After restarting, the logging messages started to appear, along with the traces! Notice how Honeycomb stores the log messages in a special attribute called body. When you look for logs in Honeycomb, remember to look for any events that have this body in it. 

When you look for logs in Honeycomb, remember to look for any events that have 'body' in it. 

Correlating logs as span events

Pretty good start, right? But I knew I could make it even better. What if I could ‘correlate’ these logs to the very spans that produced them? Wouldn’t that make checking the log much easier?

Adding this additional environment variable made that happen:

- OTEL_PYTHON_LOG_CORRELATION=true

With this variable, any instrumented log messages will have the relevant trace_id and span_id of the span that was active at that time put into the log event’s attribute. When that happens, Honeycomb does its magic: it converts that into span events and attaches them to the span!
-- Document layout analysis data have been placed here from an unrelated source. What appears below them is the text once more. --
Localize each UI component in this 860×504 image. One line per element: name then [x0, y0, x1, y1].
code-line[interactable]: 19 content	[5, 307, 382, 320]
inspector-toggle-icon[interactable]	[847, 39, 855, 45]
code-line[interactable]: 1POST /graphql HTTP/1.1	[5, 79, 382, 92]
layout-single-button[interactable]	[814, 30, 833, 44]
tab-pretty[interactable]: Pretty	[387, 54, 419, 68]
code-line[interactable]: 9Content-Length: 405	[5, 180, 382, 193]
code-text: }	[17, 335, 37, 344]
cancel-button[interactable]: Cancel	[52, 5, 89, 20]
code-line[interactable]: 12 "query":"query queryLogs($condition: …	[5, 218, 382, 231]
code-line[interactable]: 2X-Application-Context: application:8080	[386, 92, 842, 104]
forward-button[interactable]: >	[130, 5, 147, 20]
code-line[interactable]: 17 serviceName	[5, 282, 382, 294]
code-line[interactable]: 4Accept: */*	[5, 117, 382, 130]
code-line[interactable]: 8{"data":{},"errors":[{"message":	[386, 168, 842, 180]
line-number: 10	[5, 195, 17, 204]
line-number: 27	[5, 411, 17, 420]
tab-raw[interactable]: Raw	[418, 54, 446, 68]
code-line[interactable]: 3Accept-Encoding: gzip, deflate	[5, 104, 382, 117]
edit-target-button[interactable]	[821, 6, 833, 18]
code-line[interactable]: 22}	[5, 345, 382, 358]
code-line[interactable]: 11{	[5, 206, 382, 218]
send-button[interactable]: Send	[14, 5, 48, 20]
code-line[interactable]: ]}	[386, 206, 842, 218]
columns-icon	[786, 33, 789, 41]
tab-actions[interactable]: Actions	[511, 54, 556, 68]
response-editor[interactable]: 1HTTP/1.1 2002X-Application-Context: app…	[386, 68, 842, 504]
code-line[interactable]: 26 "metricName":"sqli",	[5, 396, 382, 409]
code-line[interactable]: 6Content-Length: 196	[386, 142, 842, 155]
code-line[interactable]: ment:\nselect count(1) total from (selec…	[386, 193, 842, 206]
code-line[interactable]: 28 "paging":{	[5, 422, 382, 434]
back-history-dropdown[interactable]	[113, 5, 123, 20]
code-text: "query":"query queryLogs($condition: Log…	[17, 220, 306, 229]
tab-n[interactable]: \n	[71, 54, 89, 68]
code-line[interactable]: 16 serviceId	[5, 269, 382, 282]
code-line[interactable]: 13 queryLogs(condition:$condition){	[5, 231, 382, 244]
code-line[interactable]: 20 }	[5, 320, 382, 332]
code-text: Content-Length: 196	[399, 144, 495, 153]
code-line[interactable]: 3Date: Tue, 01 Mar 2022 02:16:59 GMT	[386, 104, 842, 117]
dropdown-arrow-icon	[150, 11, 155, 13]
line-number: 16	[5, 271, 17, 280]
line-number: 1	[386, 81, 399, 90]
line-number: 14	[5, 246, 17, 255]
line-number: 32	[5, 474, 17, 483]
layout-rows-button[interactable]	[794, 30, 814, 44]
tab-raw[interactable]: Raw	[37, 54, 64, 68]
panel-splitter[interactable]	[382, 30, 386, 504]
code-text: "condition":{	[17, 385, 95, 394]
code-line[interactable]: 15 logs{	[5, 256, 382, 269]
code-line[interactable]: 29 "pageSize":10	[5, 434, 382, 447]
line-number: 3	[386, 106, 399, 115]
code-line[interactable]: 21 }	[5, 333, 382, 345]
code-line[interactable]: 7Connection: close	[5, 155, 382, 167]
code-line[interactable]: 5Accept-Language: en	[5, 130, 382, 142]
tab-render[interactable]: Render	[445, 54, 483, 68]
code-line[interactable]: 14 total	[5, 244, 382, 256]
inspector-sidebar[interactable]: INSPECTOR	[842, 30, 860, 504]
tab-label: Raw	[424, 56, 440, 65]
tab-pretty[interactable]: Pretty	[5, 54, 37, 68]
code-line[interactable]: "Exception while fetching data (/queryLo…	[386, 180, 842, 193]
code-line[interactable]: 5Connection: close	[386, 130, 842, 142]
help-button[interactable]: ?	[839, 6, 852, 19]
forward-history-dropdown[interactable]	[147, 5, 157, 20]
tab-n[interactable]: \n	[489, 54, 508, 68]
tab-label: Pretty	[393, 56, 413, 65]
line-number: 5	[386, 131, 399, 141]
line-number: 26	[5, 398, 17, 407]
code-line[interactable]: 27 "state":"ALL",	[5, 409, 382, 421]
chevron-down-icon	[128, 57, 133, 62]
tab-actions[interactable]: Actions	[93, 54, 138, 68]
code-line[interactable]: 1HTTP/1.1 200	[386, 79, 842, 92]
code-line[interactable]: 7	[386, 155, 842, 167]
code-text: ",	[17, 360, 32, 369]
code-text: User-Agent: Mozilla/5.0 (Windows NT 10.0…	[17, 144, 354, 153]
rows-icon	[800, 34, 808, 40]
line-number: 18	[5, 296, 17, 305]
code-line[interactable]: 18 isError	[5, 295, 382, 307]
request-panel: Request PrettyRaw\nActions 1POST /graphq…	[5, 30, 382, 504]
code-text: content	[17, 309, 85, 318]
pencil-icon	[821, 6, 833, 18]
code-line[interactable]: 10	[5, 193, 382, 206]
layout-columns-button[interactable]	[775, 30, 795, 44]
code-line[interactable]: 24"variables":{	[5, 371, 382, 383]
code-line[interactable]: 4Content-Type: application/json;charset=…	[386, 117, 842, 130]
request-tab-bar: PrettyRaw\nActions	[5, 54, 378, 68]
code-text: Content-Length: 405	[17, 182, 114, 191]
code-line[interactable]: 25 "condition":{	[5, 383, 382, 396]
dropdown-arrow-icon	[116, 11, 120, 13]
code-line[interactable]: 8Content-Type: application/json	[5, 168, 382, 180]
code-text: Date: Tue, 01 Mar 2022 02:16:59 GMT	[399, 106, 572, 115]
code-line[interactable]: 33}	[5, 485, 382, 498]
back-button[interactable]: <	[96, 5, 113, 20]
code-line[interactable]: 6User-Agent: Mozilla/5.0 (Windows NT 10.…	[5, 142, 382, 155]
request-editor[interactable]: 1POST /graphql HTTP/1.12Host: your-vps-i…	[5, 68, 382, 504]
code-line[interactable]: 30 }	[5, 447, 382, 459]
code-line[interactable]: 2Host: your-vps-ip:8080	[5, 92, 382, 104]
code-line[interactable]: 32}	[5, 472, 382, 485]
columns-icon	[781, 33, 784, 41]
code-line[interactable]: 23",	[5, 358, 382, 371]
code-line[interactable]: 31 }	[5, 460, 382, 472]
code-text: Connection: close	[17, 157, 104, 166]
Now, when you restart the application, notice now the trace.parent_id and trace.trace_id contain the value they occurred from:

When you restart the application, notice now the trace.parent_id and trace.trace_id contain the value they occurred from.

Reopen the same trace. You’ll see it now has span events containing these log messages!

Reopen the same trace. You’ll see it now has span events containing these log messages!

Notice how the spans now have ‘circles’ which indicate the span events. When you click on the span, you should be able to see all the log messages that were coded in the right pane under the tab ‘Span events.’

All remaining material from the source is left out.